再也不闹着要糖葫芦,再也不缠着王牧出去玩。

每日天一亮,就跟着王牧一起读书,从早到晚,从不间断。

王仁带头,捧着《论语》一字一句地念,念完了就闭目凝神,运转文道功法,周身气息越来越稳。

王义也不再调皮,盘腿坐在床上,一脸认真,周身文气流转,一日比一日浓郁。

王礼懵懵地跟着哥哥们,虽说不甚明白,却也一本正经地读著书,偶尔还能问出一两个让人意外的问题。
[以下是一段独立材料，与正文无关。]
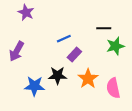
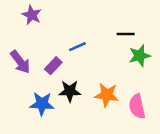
purple arrow: (17, 51) -> (20, 62), turned -66
purple rectangle: (74, 54) -> (53, 66), moved
orange star: (88, 79) -> (107, 95), turned -30

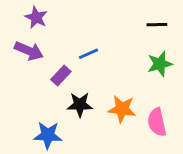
black line: (126, 34) -> (157, 25), moved
purple arrow: (20, 62) -> (29, 51), moved, turned -30
blue star: (42, 104) -> (48, 135), moved

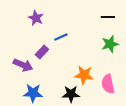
purple star: (36, 17) -> (36, 18), moved
purple arrow: (29, 51) -> (23, 65), moved
black star: (80, 105) -> (71, 94), moved

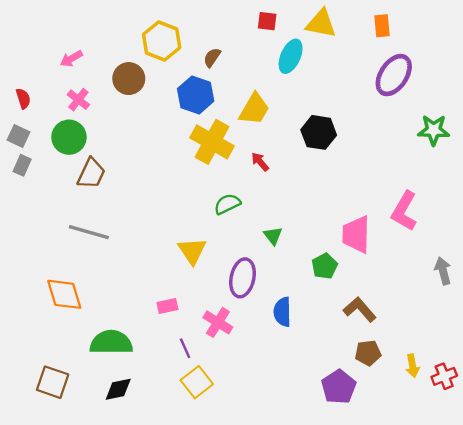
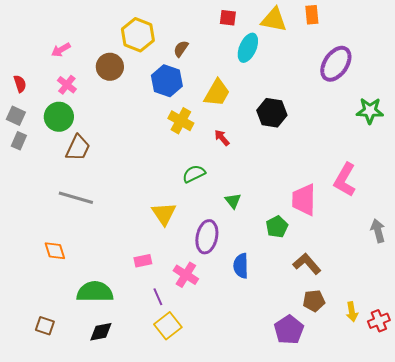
orange rectangle: (382, 26) -> (312, 15), moved
yellow cross: (212, 142) -> (181, 121), size x0.7
orange diamond: (64, 294) -> (55, 251), size x0.7
brown square: (53, 382) -> (45, 326), size x0.7

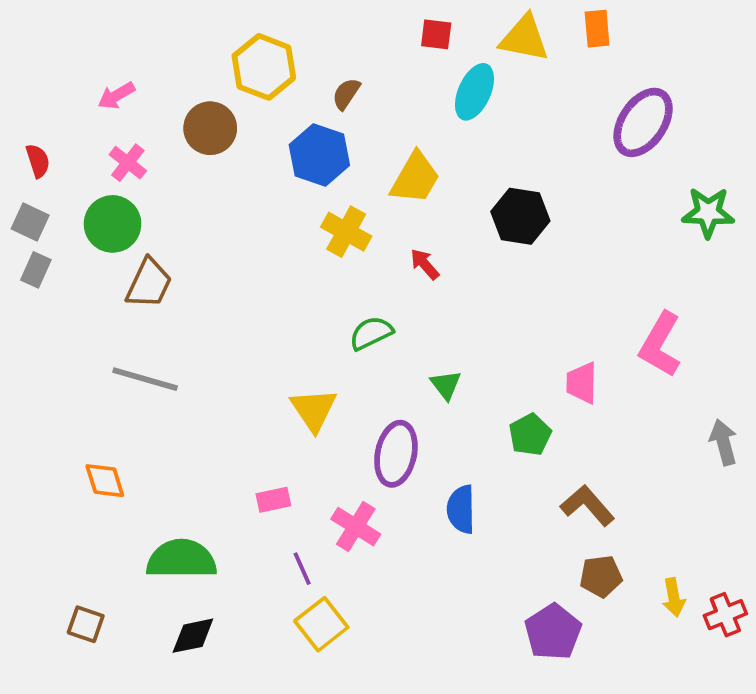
pink trapezoid: (304, 200) -> (582, 383), size x0.7

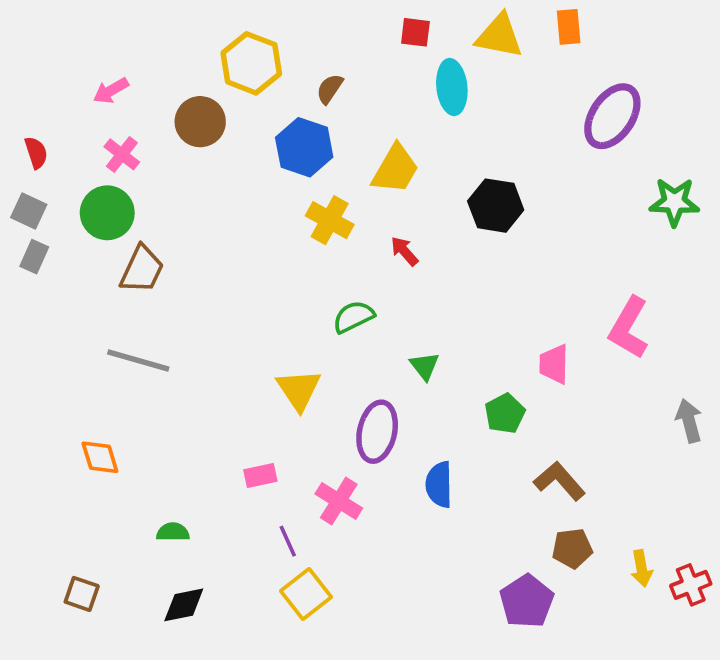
cyan ellipse: (474, 92) -> (452, 87), turned -30
green semicircle: (181, 559) -> (173, 532), size x0.5

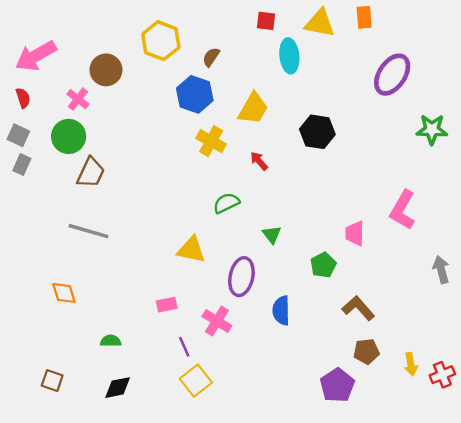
pink arrow: (111, 91) -> (36, 56), moved, size x1.8
brown circle: (200, 122) -> (106, 70), moved
yellow triangle: (299, 390) -> (191, 250), turned -44

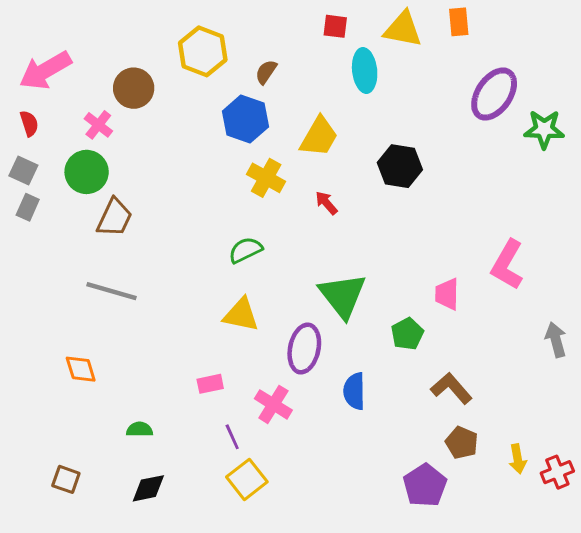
green star: (432, 129) -> (544, 129), moved
green semicircle: (226, 203) -> (245, 250), moved
green triangle: (272, 235) -> (343, 296), size x2.0
brown pentagon: (366, 351) -> (462, 443), turned 30

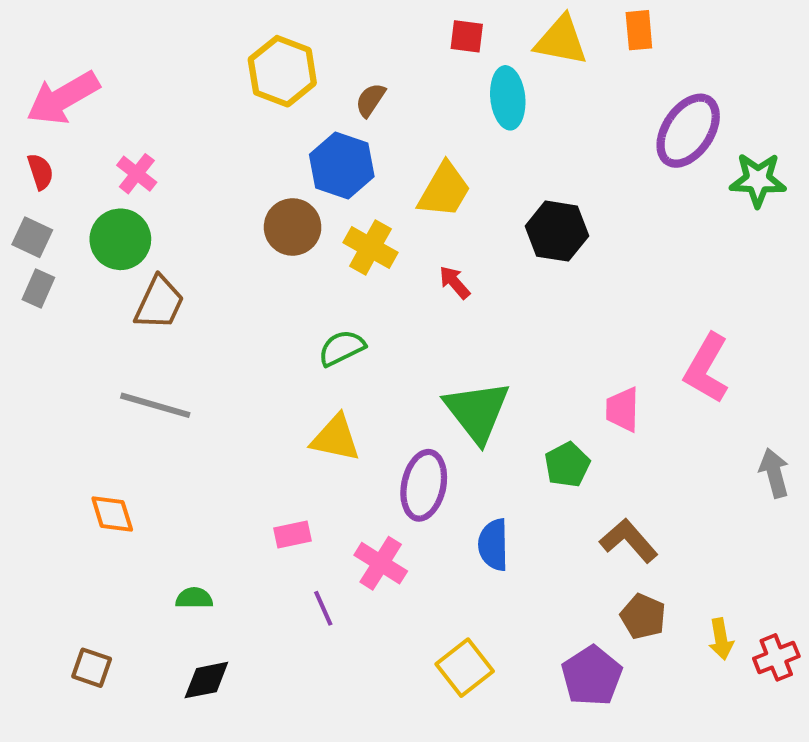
brown circle: (134, 88) -> (293, 227), moved
yellow square: (247, 479) -> (465, 668), moved

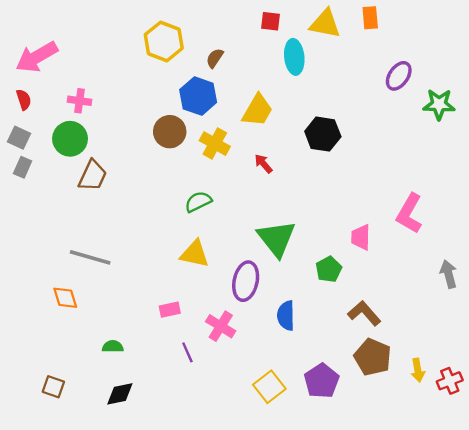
purple ellipse: (688, 131) -> (399, 76), size x0.7
pink cross: (137, 174) -> (80, 101), turned -30
gray line: (155, 405) -> (90, 257), moved
brown pentagon: (643, 616) -> (373, 357), size x1.4
purple pentagon: (592, 676) -> (322, 381), moved

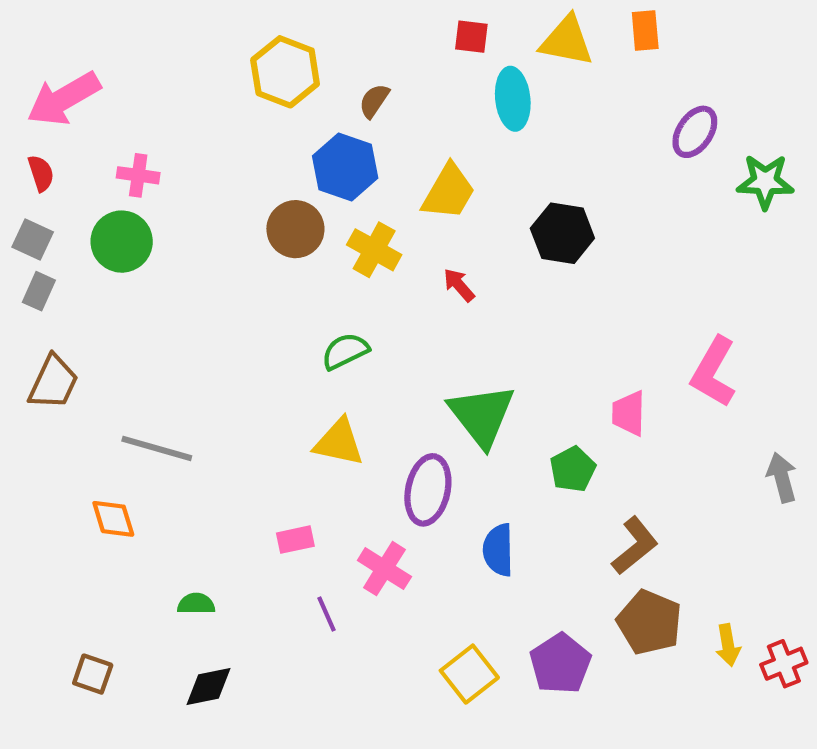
brown trapezoid: (93, 176) -> (53, 382), moved
brown L-shape: (364, 313) -> (635, 546), turned 92

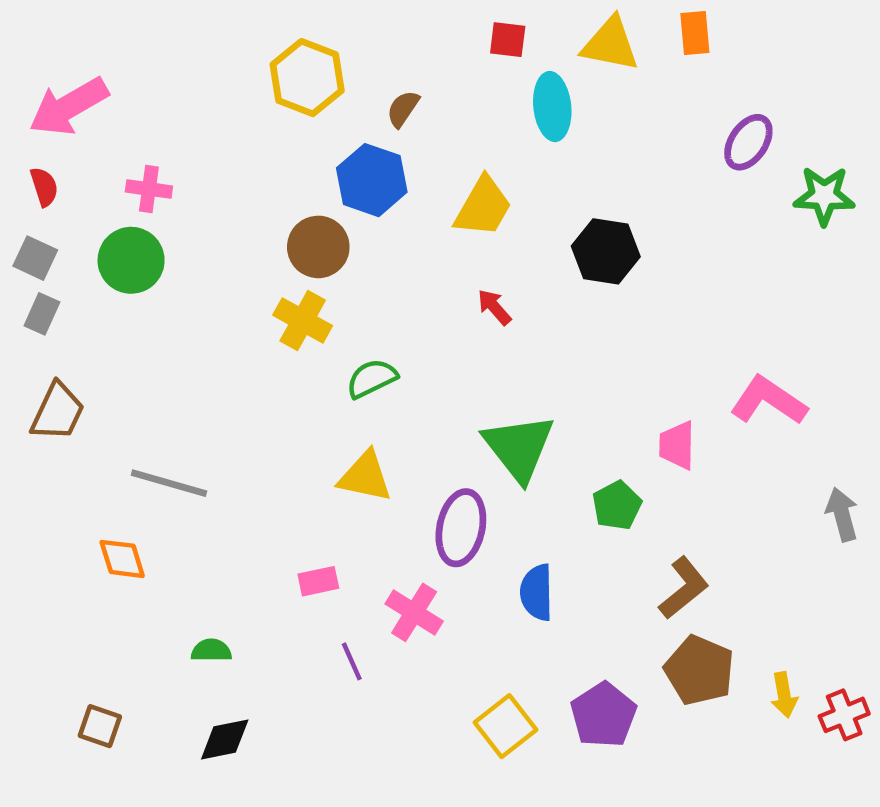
yellow cross: (374, 250) -> (303, 320), moved
pink L-shape: (714, 372) -> (768, 401), turned 94

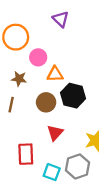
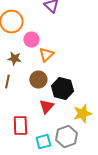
orange triangle: (55, 74) -> (46, 55), turned -42
black hexagon: (73, 96) -> (62, 89), moved
cyan square: (52, 172) -> (43, 142), turned -35

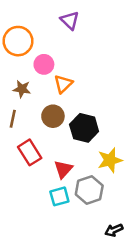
red triangle: (46, 107) -> (63, 169), moved
red rectangle: (20, 126) -> (30, 152), moved, turned -30

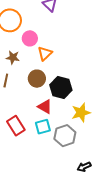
red rectangle: (30, 152) -> (16, 126), moved
red triangle: (63, 169) -> (45, 107), moved, turned -42
cyan square: (59, 196) -> (43, 127), moved

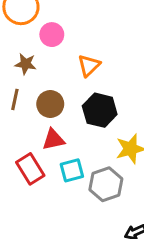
orange triangle: (45, 53) -> (89, 65), moved
brown circle: (37, 79) -> (50, 104), moved
red triangle: (45, 107) -> (53, 140), moved, turned -42

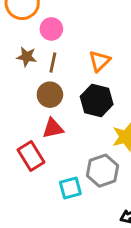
orange triangle: (89, 65) -> (100, 61), moved
brown line: (15, 99) -> (53, 63), moved
cyan square: (72, 170) -> (70, 188), moved

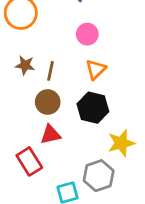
pink circle: (51, 29) -> (87, 34), moved

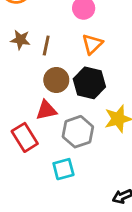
brown circle: (48, 102) -> (56, 80), moved
gray hexagon: (99, 176) -> (78, 132), moved

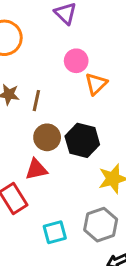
orange triangle: (92, 44) -> (96, 84), moved
gray hexagon: (78, 132) -> (101, 225), moved

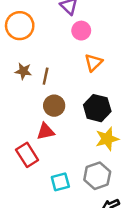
pink circle: (76, 61) -> (81, 31), moved
black hexagon: (82, 140) -> (97, 108), moved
王智最是用功,不仅读完了王牧带的书,还央求王牧去书铺买了几本新的,日夜钻研,进步神速。

最小的王贤被哥哥们带着,

也学会了端端正正地坐着,

小嘴里念念有词,偶尔还会奶声奶气地背上一段——“子曰学而时习之”。

王牧看着他们,心中又是欣慰又是心疼。

这一日,王牧正读著书,忽然感觉到一股温润、醇厚、中正的气息,从五子身上缓缓散开。

他擡头一看,整个人都愣住了。

五子周身,萦绕着淡淡的清光。

那光芒温润如玉,中正平和,正是文气凝聚到极高境界的标志。

王仁睁开眼,眼中精光一闪,又迅速敛去,气度已然不输成年士子。

王义嘿嘿一笑,得意洋洋:“爹,我们好像......变厉害了!”

王礼懵懵地摸了摸自己的脸:“我是不是变聪明了?感觉脑子清亮多了。”

王智淡淡道:“文气已入佳境,如今我们的文气,应该不输寻常举人了。”

王贤窝在王牧怀里,仰着小脸,奶声奶气地问: “爹爹,我们现在能陪着你了吗?”

王牧看着他们,眼眶微微发热,心中翻涌着暖意与骄傲。

短短数日,这几个孩子竟将文气修到了这般地步。

举人层次。

甚至超过普通举人。

有了这身文气,他们就算被人看见,也可解释为“文气护体”的读书人,不会引人丝毫怀疑。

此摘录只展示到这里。